One of the mining roads used for the SR 50
As I wrote in an earlier post, the air is so dry here that I never saw sweat form on my skin or clothes as I ran along at a pulse that would be induced by a 6:15 pace in Eville. What I did note, however, was white salt patches on my shirt, shorts, and cheeks. And so goes sweating in the Rocky Mountains. I definitely prefer this over the soaking sauna in Eville.
After the run I stopped by the Wolf Den B&B where I will stay this weekend. Sweeeet. The Den is actually very nice mountain home. It overlooks Twin Lakes about 25 miles south of Pbville. The luxury of the Den will be welcome before the race, especially after spending many dozens of days on the ground or in a car up here.
Upon leaving the Den I drove 3 hours to Crested Butte. Crested Butte (8848 ft) is known as one of America's best small towns for adventurous people. The city is nestled in a lush valley that is surrounded by high and rugged peaks at the end of a dead end highway. I walked around a bit and then rested in a grassy area and waited for a FREE Paul Thorn concert that was put on by the Crested Butte Center for the Arts. Thorn played on an outdoor stage while the crowd of about 2500 sat in lawn chairs and on blankets in a large grass field. The warmth of the brightly shining sun balanced the cool, dry breeze to create an ideal atmosphere for an outdoor concert among those mountains. It was simply awesome!

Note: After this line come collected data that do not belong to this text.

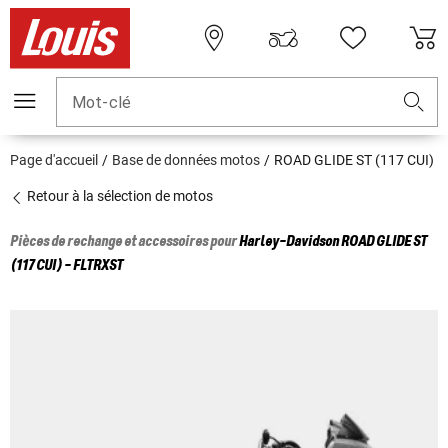
Mot-clé
Page d'accueil
Base de données motos
ROAD GLIDE ST (117 CUI)
Retour à la sélection de motos
Pièces de rechange et accessoires pour
Harley-Davidson
ROAD GLIDE ST
(117 CUI) - FLTRXST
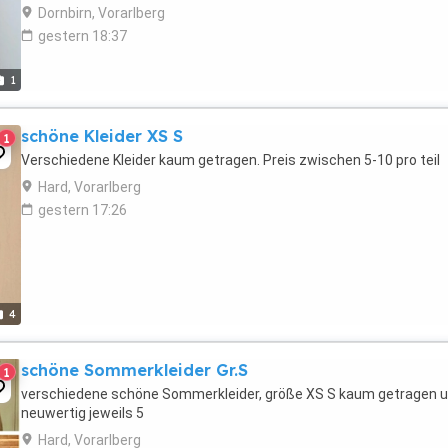
Dornbirn, Vorarlberg
gestern 18:37
1
schöne Kleider XS S
1
Verschiedene Kleider kaum getragen. Preis zwischen 5-10 pro teil
Hard, Vorarlberg
gestern 17:26
4
schöne Sommerkleider Gr.S
1
verschiedene schöne Sommerkleider, größe XS S kaum getragen 
neuwertig jeweils 5
Hard, Vorarlberg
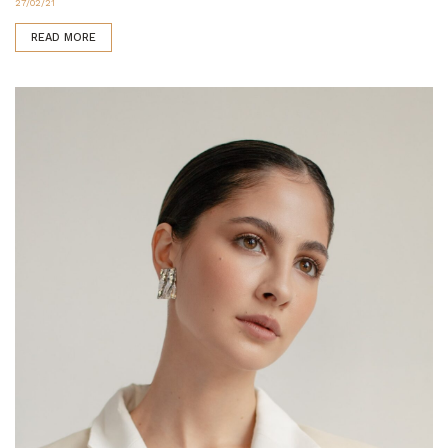
27/02/21
READ MORE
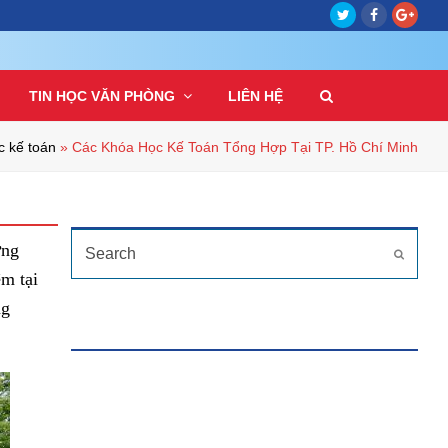
Twitter
Facebook
Goog
Plus
TIN HỌC VĂN PHÒNG
LIÊN HỆ
c kế toán
»
Các Khóa Học Kế Toán Tổng Hợp Tại TP. Hồ Chí Minh
TÌM KIẾM
Search
ứng
Submit
ệm tại
ng
HỖ TRỢ TRỰC TUYẾN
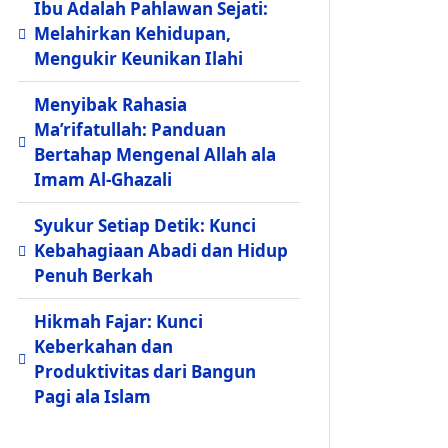
Ibu Adalah Pahlawan Sejati:
Melahirkan Kehidupan,
Mengukir Keunikan Ilahi
Menyibak Rahasia
Ma’rifatullah: Panduan
Bertahap Mengenal Allah ala
Imam Al-Ghazali
Syukur Setiap Detik: Kunci
Kebahagiaan Abadi dan Hidup
Penuh Berkah
Hikmah Fajar: Kunci
Keberkahan dan
Produktivitas dari Bangun
Pagi ala Islam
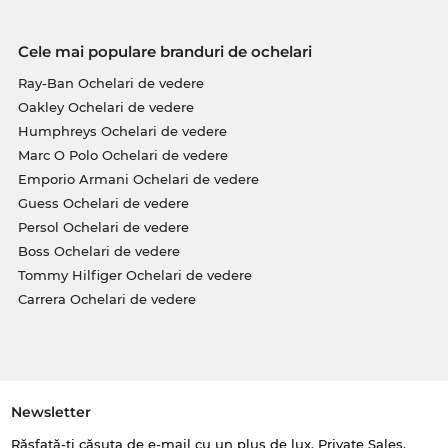
Cele mai populare branduri de ochelari
Ray-Ban Ochelari de vedere
Oakley Ochelari de vedere
Humphreys Ochelari de vedere
Marc O Polo Ochelari de vedere
Emporio Armani Ochelari de vedere
Guess Ochelari de vedere
Persol Ochelari de vedere
Boss Ochelari de vedere
Tommy Hilfiger Ochelari de vedere
Carrera Ochelari de vedere
Newsletter
Răsfață-ți căsuța de e-mail cu un plus de lux. Private Sales,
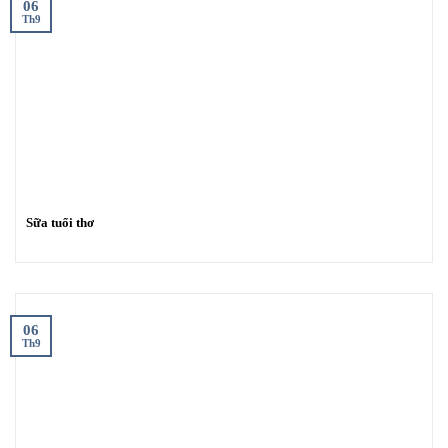
06
Th9
Sữa tuổi thơ
06
Th9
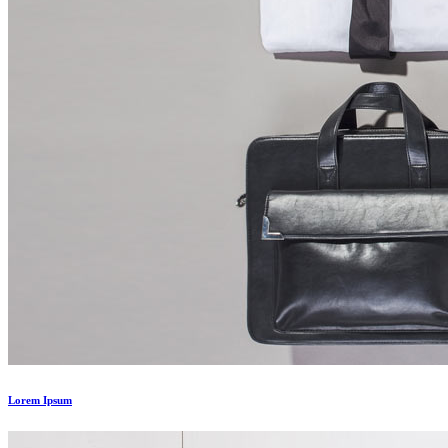
Lorem Ipsum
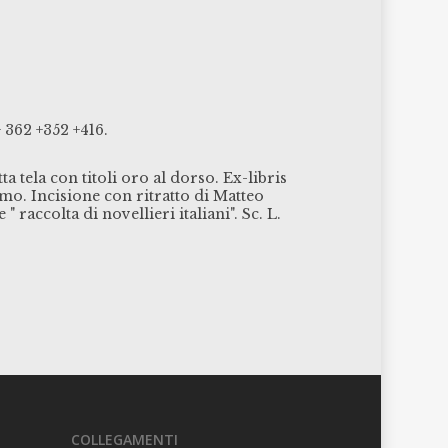
 362 +352 +416.
 tela con titoli oro al dorso. Ex-libris
imo. Incisione con ritratto di Matteo
raccolta di novellieri italiani". Sc. L.
COLLEGAMENTI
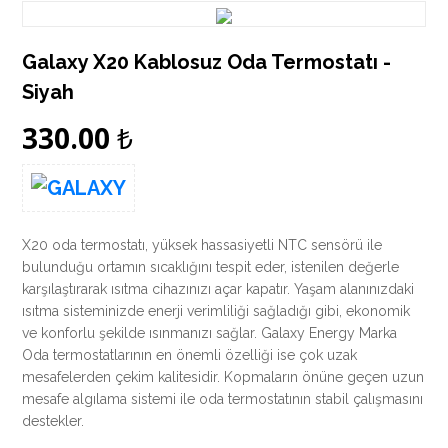
Galaxy X20 Kablosuz Oda Termostatı -
Siyah
330.00
₺
X20 oda termostatı, yüksek hassasiyetli NTC sensörü ile
bulunduğu ortamın sıcaklığını tespit eder, istenilen değerle
karşılaştırarak ısıtma cihazınızı açar kapatır. Yaşam alanınızdaki
ısıtma sisteminizde enerji verimliliği sağladığı gibi, ekonomik
ve konforlu şekilde ısınmanızı sağlar. Galaxy Energy Marka
Oda termostatlarının en önemli özelliği ise çok uzak
mesafelerden çekim kalitesidir. Kopmaların önüne geçen uzun
mesafe algılama sistemi ile oda termostatının stabil çalışmasını
destekler.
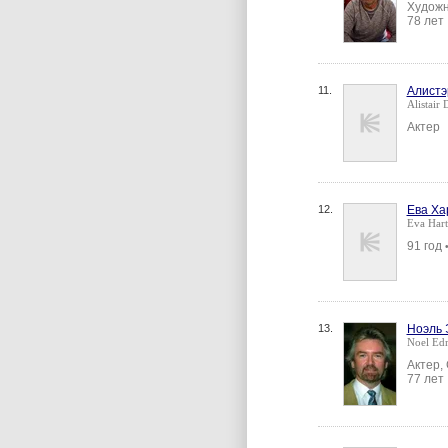
Художн
78 лет
11.
Алистэ
Alistair
Актер
12.
Ева Ха
Eva Hart
91 год
13.
Ноэль 
Noel Ed
Актер,
77 лет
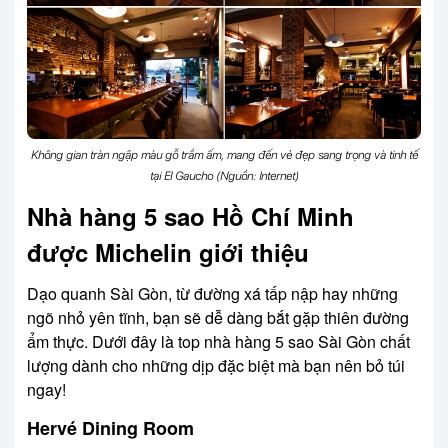
Không gian tràn ngập màu gỗ trầm ấm, mang đến vẻ đẹp sang trọng và tinh tế
tại El Gaucho (Nguồn: Internet)
Nhà hàng 5 sao Hồ Chí Minh
được Michelin giới thiệu
Dạo quanh Sài Gòn, từ đường xá tấp nập hay những
ngõ nhỏ yên tĩnh, bạn sẽ dễ dàng bắt gặp thiên đường
ẩm thực. Dưới đây là top nhà hàng 5 sao Sài Gòn chất
lượng dành cho những dịp đặc biệt mà bạn nên bỏ túi
ngay!
Hervé Dining Room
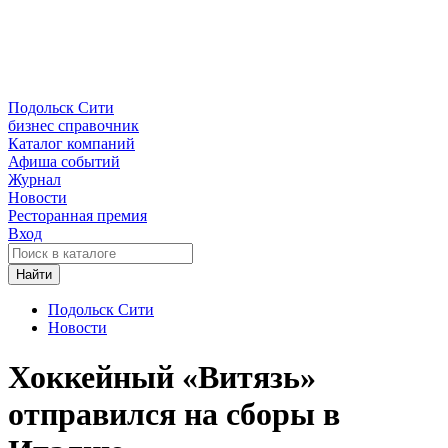
Подольск Сити
бизнес справочник
Каталог компаний
Афиша событий
Журнал
Новости
Ресторанная премия
Вход
Найти
Подольск Сити
Новости
Хоккейный «Витязь»
отправился на сборы в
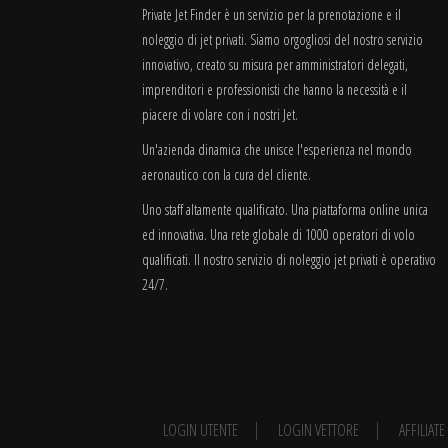
Private Jet Finder è un servizio per la prenotazione e il
noleggio di jet privati. Siamo orgogliosi del nostro servizio
innovativo, creato su misura per amministratori delegati,
imprenditori e professionisti che hanno la necessità e il
piacere di volare con i nostri Jet.
Un'azienda dinamica che unisce l'esperienza nel mondo
aeronautico con la cura del cliente.
Uno staff altamente qualificato. Una piattaforma online unica
ed innovativa. Una rete globale di 1000 operatori di volo
qualificati. Il nostro servizio di noleggio jet privati è operativo
24/7.
LOGIN UTENTE
LOGIN VETTORE
AFFILIAT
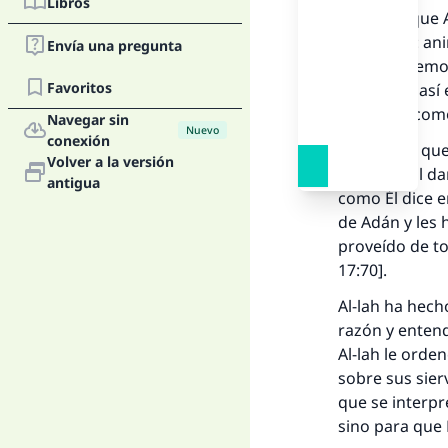
Libros
Creemos que Al
que existe: an
Envía una pregunta
yinn
. Y creemo
Favoritos
interpreta así 
ellos solo com
Navegar sin
Nuevo
conexión
Y creemos que
Volver a la versión
criaturas al da
antigua
como Él dice e
de Adán y les h
proveído de to
17:70].
Al-lah ha hech
La 
razón y entend
Al-lah le orde
D
sobre sus sierv
que se interpr
sino para que 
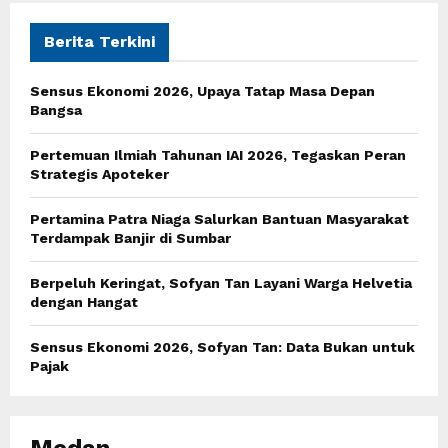
c
E
h
Berita Terkini
f
A
o
Sensus Ekonomi 2026, Upaya Tatap Masa Depan
r
R
Bangsa
:
C
Pertemuan Ilmiah Tahunan IAI 2026, Tegaskan Peran
Strategis Apoteker
H
Pertamina Patra Niaga Salurkan Bantuan Masyarakat
Terdampak Banjir di Sumbar
Berpeluh Keringat, Sofyan Tan Layani Warga Helvetia
dengan Hangat
Sensus Ekonomi 2026, Sofyan Tan: Data Bukan untuk
Pajak
Medan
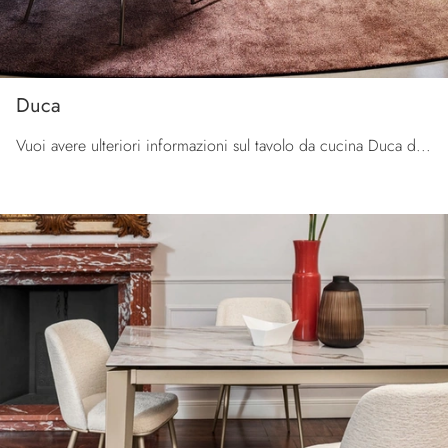
Duca
Vuoi avere ulteriori informazioni sul tavolo da cucina Duca di Calligaris? Clicca e scopri di più sui modelli allungabili del marchio.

Crested Butte concert area before the crowd moved in
Most of the people in the crowd did not know who Paul Thorn was before last night, but I'll bet they don't soon forget him or his music. There were hundreds of people dancing before he was finished. In fact, the crowd continually warmed to Thorn's music and from-the-heart stories as he moved from rowdy numbers to sensitive ballads. Thorn had that crowd in such a frenzy that I believe he could have kept playing for a couple hours longer without loosing a soul. Again, it was an awesome concert.
I am typing this at the Proving Grounds in Pbville. This coffee shop is filled right now. People are waiting to be seated, so I will bring this post to a close. Who am I fooling? I really just want to get out into these big mountains! Upon leaving PG I will trace the crew access roads and stop at the Printer Boy aid station for a run up into Iowa Gulch.